I spoke about the two impressions of where my family had come from. The grey and grief stricken realities of my parent’s world were real, it was something I felt. I was also impelled to re-imagine my world and picture books showed me this could be done. Art and storytelling teach us to know that there are other ways to see things and if that is so, it encourages us to see for ourselves. That sustains like nothing I know.
What learning experiences and/or feedback have really helped you to practice and improve your craft?
I had wanted to illustrate picture books from those early days. Initially my interest lay in being a picture book illustrator and I must admit that I was not immediately successful in this endeavour. Even though, I had worked as a cartoonist and feature’s illustrator for magazines, newspapers, educational publishers, and had even started to sell my art through galleries, none of this seemed to sway the picture book publishers.

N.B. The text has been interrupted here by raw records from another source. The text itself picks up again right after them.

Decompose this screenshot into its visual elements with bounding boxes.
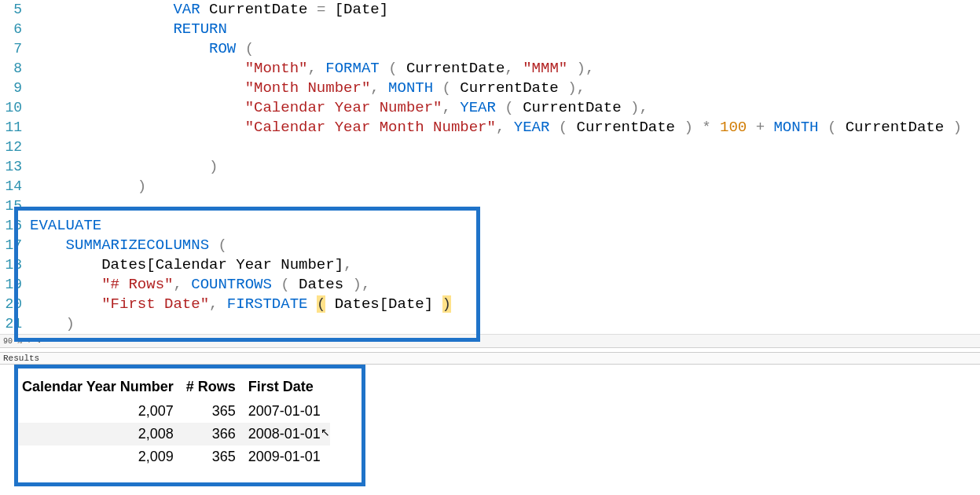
code-line[interactable]: 5 VAR CurrentDate = [Date] <box>0 0 980 20</box>
line-number: 14 <box>0 177 30 196</box>
cell-date: 2009-01-01 <box>245 446 330 468</box>
code-content[interactable]: VAR CurrentDate = [Date] <box>30 0 388 20</box>
code-line[interactable]: 11 "Calendar Year Month Number", YEAR ( … <box>0 118 980 138</box>
code-content[interactable]: ) <box>30 157 218 177</box>
code-line[interactable]: 9 "Month Number", MONTH ( CurrentDate ), <box>0 79 980 98</box>
code-content[interactable]: SUMMARIZECOLUMNS ( <box>30 236 227 255</box>
cell-year: 2,008 <box>19 423 183 446</box>
line-number: 12 <box>0 138 30 157</box>
line-number: 11 <box>0 118 30 138</box>
cell-rows: 365 <box>183 446 245 468</box>
code-line[interactable]: 6 RETURN <box>0 20 980 39</box>
table-row[interactable]: 2,008 366 2008-01-01↖ <box>19 423 330 446</box>
code-content[interactable]: EVALUATE <box>30 216 101 236</box>
line-number: 16 <box>0 216 30 236</box>
line-number: 5 <box>0 0 30 20</box>
code-line[interactable]: 16EVALUATE <box>0 216 980 236</box>
zoom-indicator[interactable]: 90 % ▾ ◂ <box>0 334 980 347</box>
code-line[interactable]: 13 ) <box>0 157 980 177</box>
line-number: 10 <box>0 98 30 118</box>
code-content[interactable]: "# Rows", COUNTROWS ( Dates ), <box>30 275 370 295</box>
col-header[interactable]: Calendar Year Number <box>19 376 183 400</box>
cell-year: 2,007 <box>19 400 183 423</box>
cursor-icon: ↖ <box>321 426 330 438</box>
line-number: 17 <box>0 236 30 255</box>
code-content[interactable]: "Month", FORMAT ( CurrentDate, "MMM" ), <box>30 59 594 79</box>
line-number: 19 <box>0 275 30 295</box>
code-line[interactable]: 8 "Month", FORMAT ( CurrentDate, "MMM" )… <box>0 59 980 79</box>
code-line[interactable]: 18 Dates[Calendar Year Number], <box>0 255 980 275</box>
code-line[interactable]: 19 "# Rows", COUNTROWS ( Dates ), <box>0 275 980 295</box>
results-pane-label: Results <box>0 352 980 365</box>
code-content[interactable]: "Calendar Year Number", YEAR ( CurrentDa… <box>30 98 648 118</box>
code-line[interactable]: 20 "First Date", FIRSTDATE ( Dates[Date]… <box>0 295 980 314</box>
line-number: 15 <box>0 196 30 216</box>
line-number: 21 <box>0 314 30 334</box>
code-content[interactable]: "Month Number", MONTH ( CurrentDate ), <box>30 79 585 98</box>
line-number: 8 <box>0 59 30 79</box>
code-content[interactable]: ROW ( <box>30 39 254 59</box>
results-pane: Calendar Year Number # Rows First Date 2… <box>0 365 980 468</box>
table-row[interactable]: 2,009 365 2009-01-01 <box>19 446 330 468</box>
line-number: 20 <box>0 295 30 314</box>
cell-year: 2,009 <box>19 446 183 468</box>
line-number: 9 <box>0 79 30 98</box>
table-row[interactable]: 2,007 365 2007-01-01 <box>19 400 330 423</box>
results-header-row: Calendar Year Number # Rows First Date <box>19 376 330 400</box>
code-line[interactable]: 21 ) <box>0 314 980 334</box>
code-line[interactable]: 7 ROW ( <box>0 39 980 59</box>
code-content[interactable]: Dates[Calendar Year Number], <box>30 255 352 275</box>
code-content[interactable]: "Calendar Year Month Number", YEAR ( Cur… <box>30 118 962 138</box>
code-content[interactable]: RETURN <box>30 20 227 39</box>
code-line[interactable]: 12 <box>0 138 980 157</box>
col-header[interactable]: # Rows <box>183 376 245 400</box>
code-line[interactable]: 15 <box>0 196 980 216</box>
col-header[interactable]: First Date <box>245 376 330 400</box>
code-line[interactable]: 10 "Calendar Year Number", YEAR ( Curren… <box>0 98 980 118</box>
code-content[interactable]: "First Date", FIRSTDATE ( Dates[Date] ) <box>30 295 451 314</box>
code-content[interactable]: ) <box>30 177 146 196</box>
code-line[interactable]: 14 ) <box>0 177 980 196</box>
code-content[interactable]: ) <box>30 314 75 334</box>
line-number: 7 <box>0 39 30 59</box>
line-number: 18 <box>0 255 30 275</box>
cell-rows: 366 <box>183 423 245 446</box>
results-table[interactable]: Calendar Year Number # Rows First Date 2… <box>19 376 330 468</box>
line-number: 6 <box>0 20 30 39</box>
line-number: 13 <box>0 157 30 177</box>
cell-rows: 365 <box>183 400 245 423</box>
code-editor[interactable]: 5 VAR CurrentDate = [Date]6 RETURN7 ROW … <box>0 0 980 334</box>
cell-date: 2008-01-01↖ <box>245 423 330 446</box>
code-line[interactable]: 17 SUMMARIZECOLUMNS ( <box>0 236 980 255</box>
cell-date: 2007-01-01 <box>245 400 330 423</box>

All this occurred at a very different time when emails and internet were new, personal approach was still best. I was a long distance from the centers of publishing so I began sending sample art in lightly fragranced envelopes to every publisher in Australia and waited, and waited, wondering why I was not immediately embraced into the fold. Thinking I was suited to the job was not nearly enough.
It was many years before I got my first break. An editor, who I had met years earlier, paired my watercolour style with a text by Libby Hathorn to re illustrate and publish in Australia. As I floated down the corridor with my first brief in hand, another editor stuck his head round the door and beckoned me into his office. So after years of frustration, I landed my first two jobs in one day.
The first book won me the Crichton award for best new picture book illustrator. Immediately after this I told myself that I was done with scented envelopes. I got on the phone to a highly respected Melbourne publishing house and boldly asked to speak with the art editor. I announced myself as Caroline Magerl, the artist who had just won the Crichton Award, and waited in expectation of a sharp intake of breath. Listening intently, I overheard the secretary announce me as ‘a Mrs Crichton on the line’, to the editor. I was getting used to how things were going to go. I now realize those years of working as an illustrator in other fields helped me to hone my work. There is no substitute for practice. Determination is also important. For most, success it is a long time coming and you have to just keep going.
Most of your books have been published as a joint collaboration between you, as the illustrator, and a fellow author. How does this process compare with that of a project you have written and illustrated alone, such as ‘Hasel and Rose’? Is one way more challenging than the other?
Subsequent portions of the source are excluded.